The September quarterly report had predicted September/November farrowings would be up 1.4 percent and December/February farrowings would increase 3.2 percent compared to a year earlier. But the October report, reflecting what took place during the month of September told a different story. The monthly report showed that September farrowings were down 0.6 percent, and the number of sows and gilts bred during last month was up only 1 percent compared to September 2000.

The farrowing numbers point to smaller than expected slaughter numbers in 2002. This comes as a relief, as there was concern over slaughter capacity for the coming year, especially in the 4th quarter.

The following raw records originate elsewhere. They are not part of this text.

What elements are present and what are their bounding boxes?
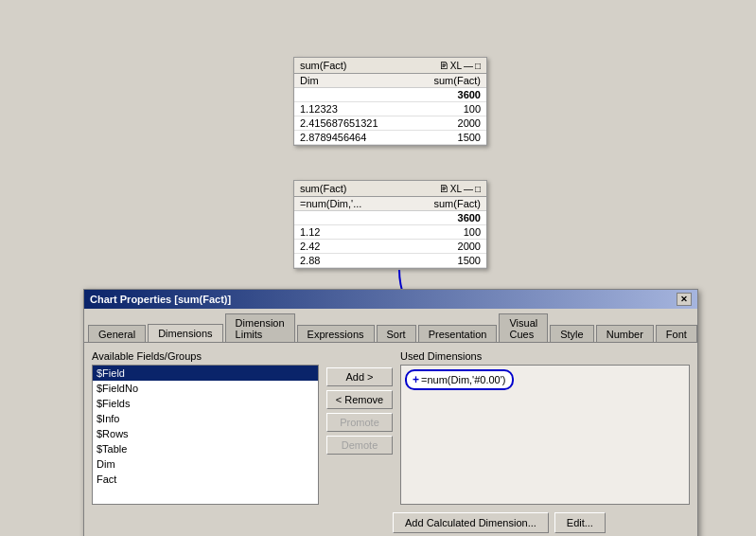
tab-sort[interactable]: Sort — [377, 325, 416, 343]
available-fields-label: Available Fields/Groups — [92, 350, 319, 362]
tab-dimension-limits[interactable]: Dimension Limits — [225, 313, 295, 343]
dialog-content: Available Fields/Groups $Field $FieldNo … — [84, 343, 697, 536]
chart-properties-dialog: Chart Properties [sum(Fact)] ✕ General D… — [83, 289, 698, 536]
table2-col-dim: =num(Dim,'... — [294, 197, 393, 211]
background-table-1: sum(Fact) 🖹 XL — □ Dim sum(Fact) 3600 1.… — [293, 57, 487, 146]
used-dimensions-box[interactable]: + =num(Dim,'#0.00') — [400, 365, 690, 505]
demote-button[interactable]: Demote — [326, 436, 393, 455]
table2-title: sum(Fact) 🖹 XL — □ — [294, 181, 486, 197]
table1-icons: 🖹 XL — □ — [439, 61, 481, 71]
table1-col-fact: sum(Fact) — [416, 74, 486, 88]
list-item-field[interactable]: $Field — [93, 366, 318, 381]
edit-button[interactable]: Edit... — [554, 512, 606, 533]
dimension-item[interactable]: + =num(Dim,'#0.00') — [405, 369, 514, 390]
right-panel: Used Dimensions + =num(Dim,'#0.00') — [400, 350, 690, 505]
used-dimensions-label: Used Dimensions — [400, 350, 690, 362]
titlebar-buttons: ✕ — [677, 293, 692, 306]
close-button[interactable]: ✕ — [677, 293, 692, 306]
table2-icons: 🖹 XL — □ — [439, 184, 481, 194]
list-item-rows[interactable]: $Rows — [93, 426, 318, 441]
table1-title: sum(Fact) 🖹 XL — □ — [294, 58, 486, 74]
dialog-titlebar: Chart Properties [sum(Fact)] ✕ — [84, 290, 697, 309]
table2-col-fact: sum(Fact) — [408, 197, 486, 211]
add-button[interactable]: Add > — [326, 367, 393, 386]
list-item-fact[interactable]: Fact — [93, 472, 318, 487]
remove-button[interactable]: < Remove — [326, 390, 393, 409]
bottom-action-buttons: Add Calculated Dimension... Edit... — [92, 512, 690, 533]
list-item-fieldno[interactable]: $FieldNo — [93, 381, 318, 396]
tabs-container: General Dimensions Dimension Limits Expr… — [84, 309, 697, 343]
tab-dimensions[interactable]: Dimensions — [148, 324, 222, 343]
add-calculated-dimension-button[interactable]: Add Calculated Dimension... — [393, 512, 549, 533]
promote-button[interactable]: Promote — [326, 413, 393, 432]
list-item-fields[interactable]: $Fields — [93, 396, 318, 411]
middle-buttons: Add > < Remove Promote Demote — [326, 350, 393, 505]
dim-plus-icon: + — [413, 373, 419, 386]
tab-expressions[interactable]: Expressions — [297, 325, 375, 343]
left-panel: Available Fields/Groups $Field $FieldNo … — [92, 350, 319, 505]
tab-style[interactable]: Style — [550, 325, 593, 343]
table1-col-dim: Dim — [294, 74, 402, 88]
background-table-2: sum(Fact) 🖹 XL — □ =num(Dim,'... sum(Fac… — [293, 180, 487, 269]
tab-visual-cues[interactable]: Visual Cues — [499, 313, 548, 343]
tab-presentation[interactable]: Presentation — [418, 325, 498, 343]
dim-item-text: =num(Dim,'#0.00') — [421, 374, 505, 385]
tab-number[interactable]: Number — [596, 325, 654, 343]
dialog-title: Chart Properties [sum(Fact)] — [90, 294, 231, 305]
list-item-dim[interactable]: Dim — [93, 456, 318, 472]
tab-general[interactable]: General — [88, 325, 146, 343]
dialog-body: Available Fields/Groups $Field $FieldNo … — [92, 350, 690, 505]
tab-font[interactable]: Font — [656, 325, 697, 343]
list-item-table[interactable]: $Table — [93, 441, 318, 456]
available-fields-list[interactable]: $Field $FieldNo $Fields $Info $Rows $Tab… — [92, 365, 319, 505]
list-item-info[interactable]: $Info — [93, 411, 318, 426]
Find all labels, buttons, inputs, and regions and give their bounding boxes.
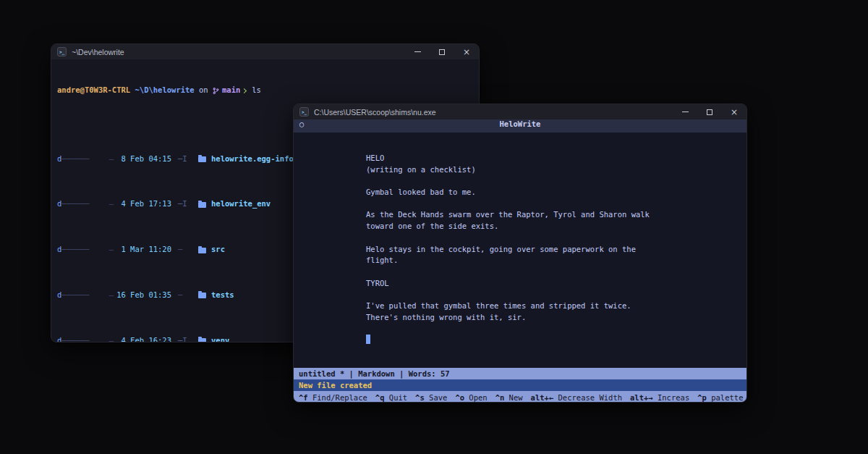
git-status: ─I: [178, 198, 194, 210]
editor-line: [366, 175, 739, 187]
close-icon: ×: [463, 48, 470, 56]
close-button[interactable]: ×: [722, 104, 746, 119]
close-button[interactable]: ×: [454, 44, 479, 59]
folder-icon: [198, 338, 206, 342]
editor-window: >_ C:\Users\USER\scoop\shims\nu.exe × ○ …: [293, 104, 747, 403]
shortcut-hint: ^p palette: [697, 393, 743, 402]
file-name-cell: src: [198, 244, 225, 256]
editor-line: [366, 323, 739, 335]
perm-part: ──────: [61, 290, 89, 299]
git-branch-icon: [213, 87, 219, 95]
editor-line: toward one of the side exits.: [366, 221, 739, 232]
editor-lines: HELO(writing on a checklist)Gymbal looke…: [366, 153, 739, 335]
terminal-app-icon: >_: [57, 47, 67, 56]
editor-titlebar[interactable]: >_ C:\Users\USER\scoop\shims\nu.exe ×: [294, 104, 746, 119]
editor-line: Helo stays in the cockpit, going over so…: [366, 244, 739, 256]
editor-line: As the Deck Hands swarm over the Raptor,…: [366, 209, 739, 221]
shortcut-key: ^p: [697, 393, 707, 402]
shortcut-hint: ^s Save: [415, 393, 447, 402]
shortcut-label: Increas: [653, 393, 690, 402]
shortcut-hint: ^o Open: [455, 393, 487, 402]
close-icon: ×: [731, 108, 738, 117]
file-size: –: [90, 154, 114, 165]
editor-text-area[interactable]: HELO(writing on a checklist)Gymbal looke…: [294, 133, 746, 368]
permissions: d──────: [57, 335, 90, 342]
desktop: >_ ~\Dev\helowrite × andre@T0W3R-CTRL ~\…: [0, 0, 868, 454]
editor-status-bar: untitled * | Markdown | Words: 57: [294, 368, 746, 379]
folder-icon: [198, 156, 206, 162]
folder-icon: [198, 202, 206, 208]
file-date: 16 Feb 01:35: [114, 290, 171, 301]
maximize-button[interactable]: [697, 104, 722, 119]
terminal-window-title: ~\Dev\helowrite: [72, 48, 124, 56]
file-name: venv: [211, 335, 229, 342]
perm-part: ──────: [61, 199, 89, 208]
file-name-cell: helowrite.egg-info: [198, 154, 294, 165]
terminal-titlebar[interactable]: >_ ~\Dev\helowrite ×: [51, 44, 479, 59]
git-status: ─I: [178, 335, 194, 342]
maximize-icon: [439, 49, 445, 55]
prompt-line: andre@T0W3R-CTRL ~\D\helowrite on main l…: [57, 85, 479, 96]
shortcut-label: Find/Replace: [308, 393, 367, 402]
editor-message-bar: New file created: [294, 379, 746, 391]
file-size: –: [90, 244, 114, 256]
editor-line: flight.: [366, 255, 739, 266]
shortcut-key: ^o: [455, 393, 464, 402]
file-name-cell: venv: [198, 335, 229, 342]
editor-line: TYROL: [366, 278, 739, 290]
maximize-button[interactable]: [430, 44, 454, 59]
editor-header-bar: ○ HeloWrite: [294, 119, 746, 133]
folder-icon: [198, 248, 206, 253]
text-cursor: [366, 335, 370, 344]
file-size: –: [90, 290, 114, 301]
shortcut-key: alt+→: [630, 393, 653, 402]
shortcut-hint: ^n New: [495, 393, 523, 402]
prompt-chevron-icon: [242, 88, 247, 93]
shortcut-label: palette: [707, 393, 744, 402]
shortcut-key: ^f: [299, 393, 308, 402]
editor-line: There's nothing wrong with it, sir.: [366, 312, 739, 324]
permissions: d──────: [57, 290, 90, 301]
shortcut-label: Decrease Width: [553, 393, 622, 402]
prompt-user: andre@T0W3R-CTRL: [57, 85, 130, 96]
perm-part: ──────: [61, 245, 89, 253]
git-status: ─: [178, 244, 194, 256]
window-caption-buttons: ×: [405, 44, 479, 59]
app-title: HeloWrite: [500, 119, 541, 128]
minimize-button[interactable]: [405, 44, 430, 59]
prompt-path: ~\D\helowrite: [135, 85, 194, 96]
shortcut-label: New: [504, 393, 522, 402]
editor-line: [366, 232, 739, 244]
editor-window-title: C:\Users\USER\scoop\shims\nu.exe: [314, 108, 436, 117]
branch-name: main: [222, 85, 240, 96]
minimize-icon: [682, 112, 689, 112]
file-name-cell: helowrite_env: [198, 198, 271, 210]
minimize-button[interactable]: [673, 104, 697, 119]
shortcut-hint: ^q Quit: [375, 393, 407, 402]
file-date: 1 Mar 11:20: [114, 244, 171, 256]
git-status: ─: [178, 290, 194, 301]
file-name: src: [211, 244, 225, 256]
file-name-cell: tests: [198, 290, 234, 301]
shortcut-key: alt+←: [531, 393, 554, 402]
editor-line: [366, 266, 739, 278]
maximize-icon: [707, 109, 712, 115]
perm-part: ──────: [61, 336, 89, 342]
permissions: d──────: [57, 244, 90, 256]
file-size: –: [90, 335, 114, 342]
permissions: d──────: [57, 198, 90, 210]
perm-part: ──────: [61, 154, 89, 163]
file-date: 4 Feb 16:23: [114, 335, 171, 342]
nu-app-icon: >_: [299, 107, 309, 117]
file-date: 8 Feb 04:15: [114, 154, 171, 165]
permissions: d──────: [57, 154, 90, 165]
file-date: 4 Feb 17:13: [114, 198, 171, 210]
git-branch: main: [213, 85, 240, 96]
file-name: tests: [211, 290, 234, 301]
editor-line: I've pulled that gymbal three times and …: [366, 300, 739, 312]
cursor-line: [366, 335, 739, 346]
window-caption-buttons: ×: [673, 104, 746, 119]
editor-line: [366, 289, 739, 300]
shortcut-label: Quit: [385, 393, 408, 402]
prompt-on-word: on: [199, 85, 208, 96]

Another factor that appears likely to reduce 2002 slaughter is the fact that productivity gains are slowing. The sow and gilt inventory is down 1.4 percent, while last month’s farrowings were down 0.6 percent and pigs per litter were up only 0.5 percent. This is a much slower rate of productivity growth than during the past few years.

September’s pig crop was slightly less than the September 2000 pig crop. Sows farrowing during September totaled 964,000 head, 1 percent below September 2000. The sow and gilt inventory on Oct. 1, 2001 was 5.99 million head, 1 percent below Oct. 1, 2000. U.S. sows and gilts bred during September totaled 1.17 million head, up 1 percent from the same month a year ago.